(Material supplied Opens)

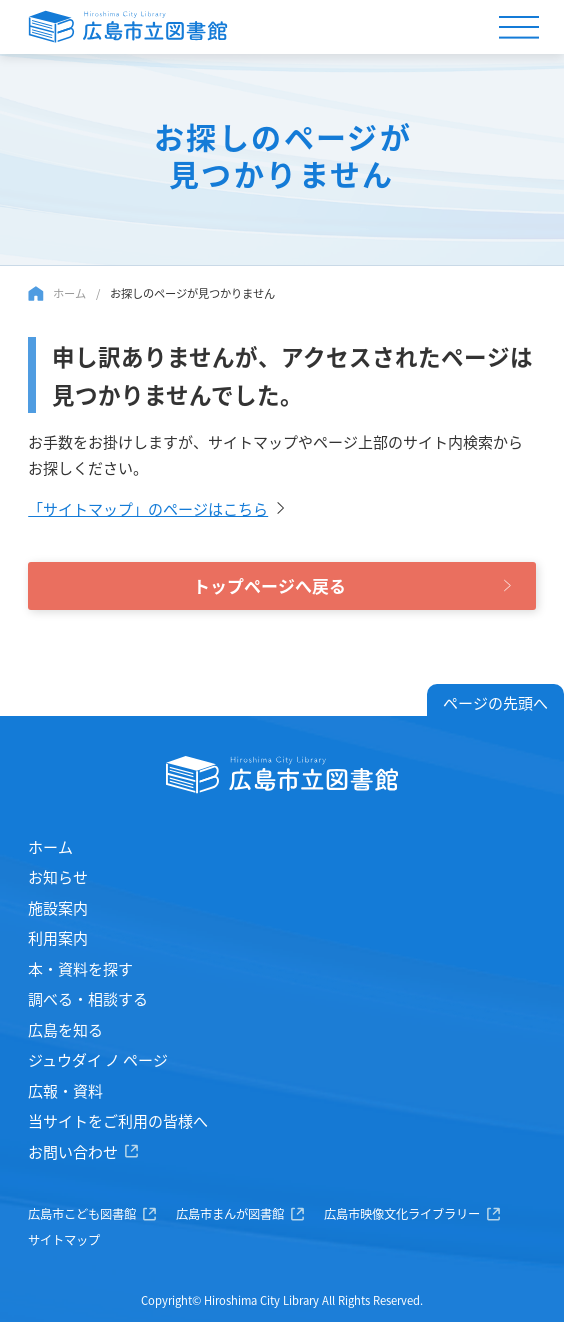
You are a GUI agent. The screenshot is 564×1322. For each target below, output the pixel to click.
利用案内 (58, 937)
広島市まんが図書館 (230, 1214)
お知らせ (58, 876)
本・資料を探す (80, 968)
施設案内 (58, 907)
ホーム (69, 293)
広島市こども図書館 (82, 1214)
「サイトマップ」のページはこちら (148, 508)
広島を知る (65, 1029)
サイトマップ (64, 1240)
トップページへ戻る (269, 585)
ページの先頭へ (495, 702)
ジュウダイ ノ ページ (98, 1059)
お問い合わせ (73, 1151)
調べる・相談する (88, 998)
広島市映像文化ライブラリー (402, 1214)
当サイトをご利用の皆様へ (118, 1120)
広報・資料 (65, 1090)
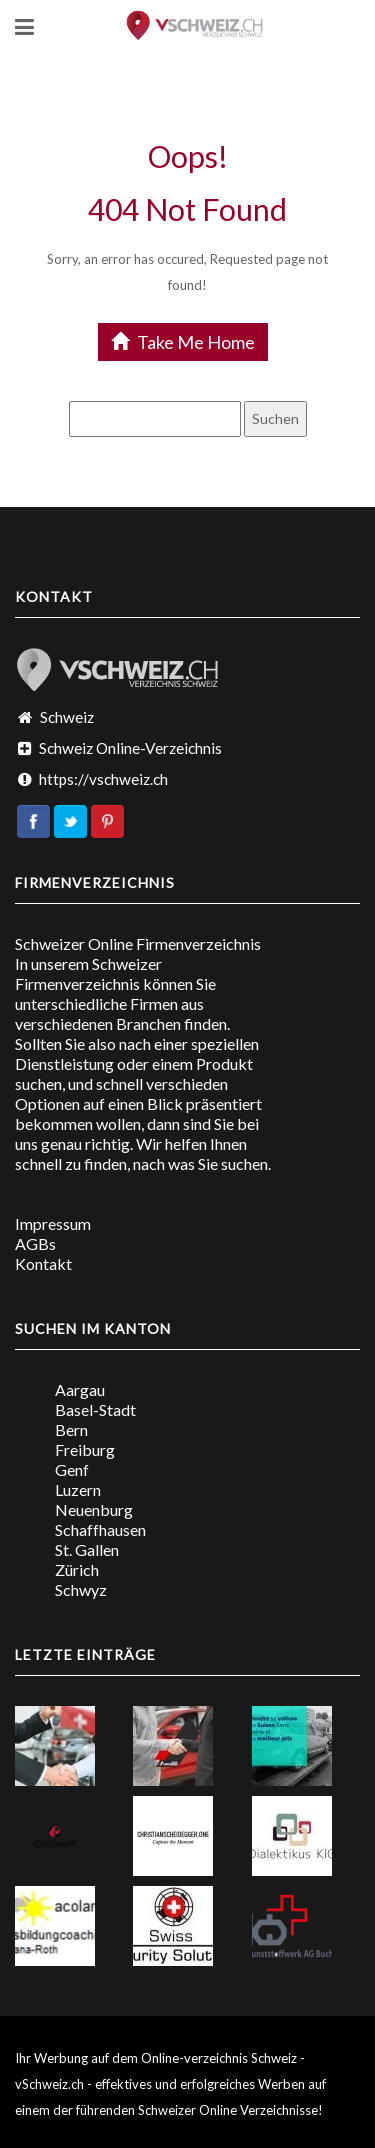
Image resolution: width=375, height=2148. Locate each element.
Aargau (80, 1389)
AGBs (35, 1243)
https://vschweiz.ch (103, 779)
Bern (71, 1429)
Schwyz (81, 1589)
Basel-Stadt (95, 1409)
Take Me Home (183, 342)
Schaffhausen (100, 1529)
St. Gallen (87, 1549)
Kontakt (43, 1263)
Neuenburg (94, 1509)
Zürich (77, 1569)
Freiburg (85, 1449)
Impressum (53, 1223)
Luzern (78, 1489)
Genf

(Material supplied Closes)

Repeat all of the entries above word for word and omit the pictures.

You are a GUI agent. The screenshot is 564×1322. For each target below, output the pixel to click.
利用案内 (58, 937)
広島市まんが図書館 (230, 1214)
お知らせ (58, 876)
本・資料を探す (80, 968)
施設案内 (58, 907)
ホーム (69, 293)
広島市こども図書館 (82, 1214)
「サイトマップ」のページはこちら (148, 508)
広島を知る (65, 1029)
サイトマップ (64, 1240)
トップページへ戻る (269, 585)
ページの先頭へ (495, 702)
ジュウダイ ノ ページ (98, 1059)
お問い合わせ (73, 1151)
調べる・相談する (88, 998)
広島市映像文化ライブラリー (402, 1214)
当サイトをご利用の皆様へ (118, 1120)
広報・資料 (65, 1090)
Image resolution: width=375, height=2148. Locate each element.
Aargau (80, 1389)
AGBs (35, 1243)
https://vschweiz.ch (103, 779)
Bern (71, 1429)
Schwyz (81, 1589)
Basel-Stadt (95, 1409)
Take Me Home (183, 342)
Schaffhausen (100, 1529)
St. Gallen (87, 1549)
Kontakt (43, 1263)
Neuenburg (94, 1509)
Zürich (77, 1569)
Freiburg (85, 1449)
Impressum (53, 1223)
Luzern (78, 1489)
Genf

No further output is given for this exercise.